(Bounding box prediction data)
= = = =
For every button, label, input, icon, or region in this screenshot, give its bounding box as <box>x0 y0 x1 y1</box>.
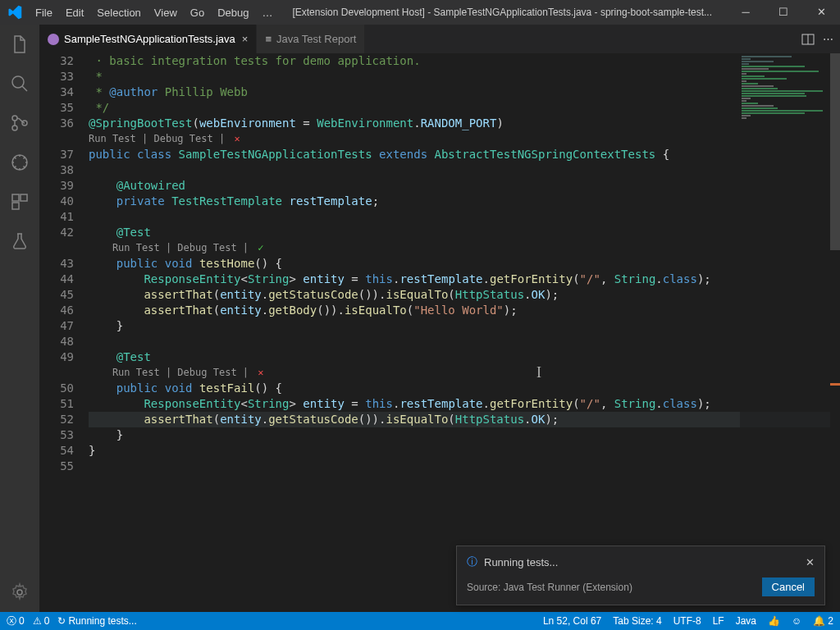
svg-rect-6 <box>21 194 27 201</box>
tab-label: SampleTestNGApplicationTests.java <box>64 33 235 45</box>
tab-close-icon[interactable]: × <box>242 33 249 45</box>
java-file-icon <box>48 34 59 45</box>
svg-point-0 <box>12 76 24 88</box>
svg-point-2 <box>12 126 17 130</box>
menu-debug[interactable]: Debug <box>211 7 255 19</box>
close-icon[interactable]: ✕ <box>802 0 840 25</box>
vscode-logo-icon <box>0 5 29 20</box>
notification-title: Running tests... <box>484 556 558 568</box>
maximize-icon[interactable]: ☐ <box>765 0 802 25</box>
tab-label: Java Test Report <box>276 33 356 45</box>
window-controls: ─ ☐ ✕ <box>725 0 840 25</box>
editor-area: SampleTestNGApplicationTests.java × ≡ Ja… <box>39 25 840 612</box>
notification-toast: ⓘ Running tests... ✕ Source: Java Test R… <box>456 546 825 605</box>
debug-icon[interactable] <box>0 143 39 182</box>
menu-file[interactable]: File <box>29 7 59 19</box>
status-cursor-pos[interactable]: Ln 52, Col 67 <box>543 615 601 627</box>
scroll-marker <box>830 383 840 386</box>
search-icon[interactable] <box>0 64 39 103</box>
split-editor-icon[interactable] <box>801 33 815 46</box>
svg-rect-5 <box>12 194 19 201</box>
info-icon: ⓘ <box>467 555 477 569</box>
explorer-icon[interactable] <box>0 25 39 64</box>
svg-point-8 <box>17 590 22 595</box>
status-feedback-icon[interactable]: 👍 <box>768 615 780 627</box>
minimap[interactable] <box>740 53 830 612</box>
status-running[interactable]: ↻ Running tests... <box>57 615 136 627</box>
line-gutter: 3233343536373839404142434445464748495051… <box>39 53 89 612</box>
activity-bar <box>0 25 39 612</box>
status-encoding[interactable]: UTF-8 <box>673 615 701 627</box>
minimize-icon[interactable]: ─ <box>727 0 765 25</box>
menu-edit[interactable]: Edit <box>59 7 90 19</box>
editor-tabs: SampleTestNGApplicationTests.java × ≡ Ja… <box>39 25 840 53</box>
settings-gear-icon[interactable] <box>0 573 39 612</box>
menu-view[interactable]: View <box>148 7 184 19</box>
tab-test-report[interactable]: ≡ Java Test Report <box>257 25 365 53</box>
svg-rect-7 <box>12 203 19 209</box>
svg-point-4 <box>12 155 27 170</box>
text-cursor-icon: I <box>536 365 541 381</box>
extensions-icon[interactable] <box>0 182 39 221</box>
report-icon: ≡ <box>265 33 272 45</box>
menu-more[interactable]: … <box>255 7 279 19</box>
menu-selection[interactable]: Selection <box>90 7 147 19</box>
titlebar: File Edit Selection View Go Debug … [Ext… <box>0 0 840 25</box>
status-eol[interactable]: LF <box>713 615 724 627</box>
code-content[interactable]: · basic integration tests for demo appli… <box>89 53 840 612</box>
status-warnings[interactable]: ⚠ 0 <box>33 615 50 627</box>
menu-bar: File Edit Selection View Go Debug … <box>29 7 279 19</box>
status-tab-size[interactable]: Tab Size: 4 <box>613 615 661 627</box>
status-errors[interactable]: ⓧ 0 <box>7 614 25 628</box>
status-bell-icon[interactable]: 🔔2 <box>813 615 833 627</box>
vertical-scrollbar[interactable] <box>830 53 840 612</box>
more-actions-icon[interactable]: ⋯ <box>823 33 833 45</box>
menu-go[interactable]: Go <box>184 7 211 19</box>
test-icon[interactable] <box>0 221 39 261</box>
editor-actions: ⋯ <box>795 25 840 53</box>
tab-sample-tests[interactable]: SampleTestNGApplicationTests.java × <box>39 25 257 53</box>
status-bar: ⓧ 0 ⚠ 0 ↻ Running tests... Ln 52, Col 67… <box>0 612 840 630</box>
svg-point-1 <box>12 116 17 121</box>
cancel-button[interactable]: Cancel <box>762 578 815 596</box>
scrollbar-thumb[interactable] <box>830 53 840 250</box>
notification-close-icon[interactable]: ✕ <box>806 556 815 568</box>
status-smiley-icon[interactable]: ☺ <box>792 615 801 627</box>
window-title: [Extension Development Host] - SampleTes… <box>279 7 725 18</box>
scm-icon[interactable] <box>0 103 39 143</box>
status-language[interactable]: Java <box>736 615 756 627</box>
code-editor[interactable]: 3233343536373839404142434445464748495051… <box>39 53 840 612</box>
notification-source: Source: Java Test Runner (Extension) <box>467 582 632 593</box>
= = = =
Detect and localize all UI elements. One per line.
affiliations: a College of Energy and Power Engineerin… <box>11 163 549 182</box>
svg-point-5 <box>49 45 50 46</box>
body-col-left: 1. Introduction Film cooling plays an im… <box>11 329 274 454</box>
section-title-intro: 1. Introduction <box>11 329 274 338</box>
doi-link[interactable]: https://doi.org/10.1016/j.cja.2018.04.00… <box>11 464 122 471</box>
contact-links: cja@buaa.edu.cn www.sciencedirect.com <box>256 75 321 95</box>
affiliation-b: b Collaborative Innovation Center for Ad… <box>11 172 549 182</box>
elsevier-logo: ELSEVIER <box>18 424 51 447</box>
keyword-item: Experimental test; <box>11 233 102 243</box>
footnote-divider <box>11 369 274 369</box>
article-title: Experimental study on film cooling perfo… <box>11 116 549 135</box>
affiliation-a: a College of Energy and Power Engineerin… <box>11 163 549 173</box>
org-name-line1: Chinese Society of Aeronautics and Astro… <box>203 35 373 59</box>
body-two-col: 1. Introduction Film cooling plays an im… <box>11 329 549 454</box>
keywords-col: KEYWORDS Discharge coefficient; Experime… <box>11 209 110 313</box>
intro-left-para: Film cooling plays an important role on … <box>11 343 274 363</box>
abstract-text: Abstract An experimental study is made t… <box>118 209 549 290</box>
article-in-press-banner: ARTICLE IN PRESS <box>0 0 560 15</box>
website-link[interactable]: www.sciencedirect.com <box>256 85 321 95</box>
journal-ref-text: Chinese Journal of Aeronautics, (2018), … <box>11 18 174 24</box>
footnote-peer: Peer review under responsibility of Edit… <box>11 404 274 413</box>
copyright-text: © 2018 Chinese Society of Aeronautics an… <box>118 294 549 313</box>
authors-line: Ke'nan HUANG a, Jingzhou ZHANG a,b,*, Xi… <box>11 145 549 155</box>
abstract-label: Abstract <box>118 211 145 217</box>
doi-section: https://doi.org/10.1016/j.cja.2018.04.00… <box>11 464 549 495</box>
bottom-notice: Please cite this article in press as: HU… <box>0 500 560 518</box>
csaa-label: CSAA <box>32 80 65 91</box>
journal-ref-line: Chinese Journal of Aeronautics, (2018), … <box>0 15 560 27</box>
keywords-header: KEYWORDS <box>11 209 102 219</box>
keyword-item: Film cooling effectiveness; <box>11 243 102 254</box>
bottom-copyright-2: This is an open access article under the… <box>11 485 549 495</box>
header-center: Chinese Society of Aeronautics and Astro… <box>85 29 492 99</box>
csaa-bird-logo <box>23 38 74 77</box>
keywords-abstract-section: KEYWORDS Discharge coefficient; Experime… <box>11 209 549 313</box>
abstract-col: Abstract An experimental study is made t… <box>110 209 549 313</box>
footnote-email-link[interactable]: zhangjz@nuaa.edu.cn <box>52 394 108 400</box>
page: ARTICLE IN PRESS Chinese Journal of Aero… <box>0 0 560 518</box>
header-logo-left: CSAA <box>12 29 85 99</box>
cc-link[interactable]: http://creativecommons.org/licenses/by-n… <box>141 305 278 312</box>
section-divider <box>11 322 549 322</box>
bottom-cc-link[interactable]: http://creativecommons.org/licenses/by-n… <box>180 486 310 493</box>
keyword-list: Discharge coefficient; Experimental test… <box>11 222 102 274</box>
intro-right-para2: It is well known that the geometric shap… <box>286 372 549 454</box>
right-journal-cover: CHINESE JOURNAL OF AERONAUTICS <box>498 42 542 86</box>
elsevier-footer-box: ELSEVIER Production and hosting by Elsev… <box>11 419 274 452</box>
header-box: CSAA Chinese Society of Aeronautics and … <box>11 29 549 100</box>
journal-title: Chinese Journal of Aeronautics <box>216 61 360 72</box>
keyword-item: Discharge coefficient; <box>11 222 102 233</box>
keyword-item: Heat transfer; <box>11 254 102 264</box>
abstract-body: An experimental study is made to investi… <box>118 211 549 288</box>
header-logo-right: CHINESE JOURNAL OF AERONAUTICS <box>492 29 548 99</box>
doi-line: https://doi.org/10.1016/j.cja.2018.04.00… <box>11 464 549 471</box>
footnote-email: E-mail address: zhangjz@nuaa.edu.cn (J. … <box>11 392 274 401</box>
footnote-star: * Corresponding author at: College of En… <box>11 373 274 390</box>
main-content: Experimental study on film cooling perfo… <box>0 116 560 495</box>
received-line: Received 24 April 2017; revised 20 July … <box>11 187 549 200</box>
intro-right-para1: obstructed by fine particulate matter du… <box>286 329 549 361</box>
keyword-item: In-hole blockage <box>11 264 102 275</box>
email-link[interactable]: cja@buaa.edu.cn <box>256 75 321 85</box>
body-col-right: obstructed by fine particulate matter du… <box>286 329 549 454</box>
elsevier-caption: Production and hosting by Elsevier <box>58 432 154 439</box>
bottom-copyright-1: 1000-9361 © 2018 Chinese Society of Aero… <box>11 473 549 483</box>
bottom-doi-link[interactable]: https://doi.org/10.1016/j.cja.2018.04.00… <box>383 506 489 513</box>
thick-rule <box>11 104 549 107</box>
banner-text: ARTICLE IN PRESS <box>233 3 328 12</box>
= = = =
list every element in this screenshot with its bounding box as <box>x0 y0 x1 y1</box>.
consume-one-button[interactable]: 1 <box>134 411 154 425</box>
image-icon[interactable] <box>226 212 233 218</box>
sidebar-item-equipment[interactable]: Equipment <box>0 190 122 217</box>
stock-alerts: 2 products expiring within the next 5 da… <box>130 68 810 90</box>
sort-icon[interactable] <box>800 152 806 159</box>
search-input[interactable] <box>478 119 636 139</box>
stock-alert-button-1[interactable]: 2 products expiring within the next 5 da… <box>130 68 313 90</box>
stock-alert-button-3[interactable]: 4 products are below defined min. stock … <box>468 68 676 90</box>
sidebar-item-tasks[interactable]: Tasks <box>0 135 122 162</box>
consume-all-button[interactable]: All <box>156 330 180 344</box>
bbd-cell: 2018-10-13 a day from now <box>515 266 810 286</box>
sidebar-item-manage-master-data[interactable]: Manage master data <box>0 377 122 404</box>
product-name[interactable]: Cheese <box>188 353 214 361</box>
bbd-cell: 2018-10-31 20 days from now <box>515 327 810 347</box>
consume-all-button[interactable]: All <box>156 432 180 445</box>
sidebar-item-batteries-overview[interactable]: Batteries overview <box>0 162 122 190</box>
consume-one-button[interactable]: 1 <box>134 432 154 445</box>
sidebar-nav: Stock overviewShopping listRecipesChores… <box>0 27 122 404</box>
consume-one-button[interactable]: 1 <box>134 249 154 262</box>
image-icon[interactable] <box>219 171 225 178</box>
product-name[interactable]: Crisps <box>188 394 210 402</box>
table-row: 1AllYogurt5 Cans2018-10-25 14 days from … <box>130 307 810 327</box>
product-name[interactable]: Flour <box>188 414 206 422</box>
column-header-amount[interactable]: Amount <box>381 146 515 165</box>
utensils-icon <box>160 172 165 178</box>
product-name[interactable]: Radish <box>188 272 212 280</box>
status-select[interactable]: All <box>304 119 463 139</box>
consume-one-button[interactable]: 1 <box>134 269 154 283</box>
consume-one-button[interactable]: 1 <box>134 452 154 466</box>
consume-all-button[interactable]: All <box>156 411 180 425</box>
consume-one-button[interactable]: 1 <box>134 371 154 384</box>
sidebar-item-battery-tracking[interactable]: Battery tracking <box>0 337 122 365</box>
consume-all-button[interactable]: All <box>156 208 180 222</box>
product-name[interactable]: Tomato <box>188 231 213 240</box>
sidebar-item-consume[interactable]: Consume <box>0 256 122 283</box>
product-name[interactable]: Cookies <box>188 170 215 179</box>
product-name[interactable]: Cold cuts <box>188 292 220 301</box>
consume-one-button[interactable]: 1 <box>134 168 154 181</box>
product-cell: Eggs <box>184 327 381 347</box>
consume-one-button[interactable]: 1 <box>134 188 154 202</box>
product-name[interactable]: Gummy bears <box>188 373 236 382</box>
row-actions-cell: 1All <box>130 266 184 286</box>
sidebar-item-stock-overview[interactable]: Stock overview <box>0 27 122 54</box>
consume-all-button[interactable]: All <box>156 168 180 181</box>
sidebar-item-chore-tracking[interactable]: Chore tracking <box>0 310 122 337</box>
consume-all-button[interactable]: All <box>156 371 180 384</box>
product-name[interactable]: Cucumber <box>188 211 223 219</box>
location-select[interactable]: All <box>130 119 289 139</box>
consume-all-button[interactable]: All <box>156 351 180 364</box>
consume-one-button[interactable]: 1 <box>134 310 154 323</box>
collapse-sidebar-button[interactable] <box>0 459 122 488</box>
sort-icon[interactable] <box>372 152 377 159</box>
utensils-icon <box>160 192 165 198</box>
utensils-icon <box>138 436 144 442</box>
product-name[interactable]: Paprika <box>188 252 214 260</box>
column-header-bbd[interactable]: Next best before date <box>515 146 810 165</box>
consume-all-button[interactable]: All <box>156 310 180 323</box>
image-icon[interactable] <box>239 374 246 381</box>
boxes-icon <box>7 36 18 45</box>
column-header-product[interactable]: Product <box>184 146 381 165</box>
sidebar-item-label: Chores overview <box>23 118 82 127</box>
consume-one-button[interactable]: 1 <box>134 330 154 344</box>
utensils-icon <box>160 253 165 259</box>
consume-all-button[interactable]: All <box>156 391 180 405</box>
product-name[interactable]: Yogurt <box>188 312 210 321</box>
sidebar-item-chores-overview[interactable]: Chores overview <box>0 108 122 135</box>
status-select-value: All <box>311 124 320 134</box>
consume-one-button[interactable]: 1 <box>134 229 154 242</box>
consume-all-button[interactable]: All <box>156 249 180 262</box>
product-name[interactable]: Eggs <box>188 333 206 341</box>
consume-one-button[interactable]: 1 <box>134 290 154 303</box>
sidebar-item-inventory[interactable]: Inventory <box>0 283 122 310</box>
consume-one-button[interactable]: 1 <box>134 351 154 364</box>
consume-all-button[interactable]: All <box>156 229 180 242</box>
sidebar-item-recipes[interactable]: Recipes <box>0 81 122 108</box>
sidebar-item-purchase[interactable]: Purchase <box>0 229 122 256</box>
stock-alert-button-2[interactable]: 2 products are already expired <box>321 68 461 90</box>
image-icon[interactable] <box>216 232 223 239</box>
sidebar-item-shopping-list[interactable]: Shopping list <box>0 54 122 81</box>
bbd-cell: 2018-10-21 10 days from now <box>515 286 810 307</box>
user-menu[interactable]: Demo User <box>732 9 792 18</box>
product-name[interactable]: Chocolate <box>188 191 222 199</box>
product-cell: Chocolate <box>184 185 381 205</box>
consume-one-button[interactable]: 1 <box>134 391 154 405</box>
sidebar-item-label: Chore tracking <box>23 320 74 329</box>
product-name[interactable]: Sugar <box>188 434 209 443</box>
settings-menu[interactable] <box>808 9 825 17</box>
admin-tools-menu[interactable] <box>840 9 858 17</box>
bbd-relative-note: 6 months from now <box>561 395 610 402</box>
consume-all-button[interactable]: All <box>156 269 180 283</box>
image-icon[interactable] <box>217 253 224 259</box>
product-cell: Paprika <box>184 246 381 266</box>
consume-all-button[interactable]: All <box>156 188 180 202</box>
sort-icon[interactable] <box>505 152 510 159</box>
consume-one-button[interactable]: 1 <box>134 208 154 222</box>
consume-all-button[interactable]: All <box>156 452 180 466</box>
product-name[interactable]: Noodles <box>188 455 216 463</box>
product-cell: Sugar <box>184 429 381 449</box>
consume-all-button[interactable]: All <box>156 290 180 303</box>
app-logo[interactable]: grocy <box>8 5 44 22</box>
= = = =
* What is needed: What is needed is each line from the records with the word "cursor" in it.

* Task solution:
status-cursor-pos[interactable]: Ln 52, Col 67 <box>543 615 601 627</box>
text-cursor-icon: I <box>536 365 541 381</box>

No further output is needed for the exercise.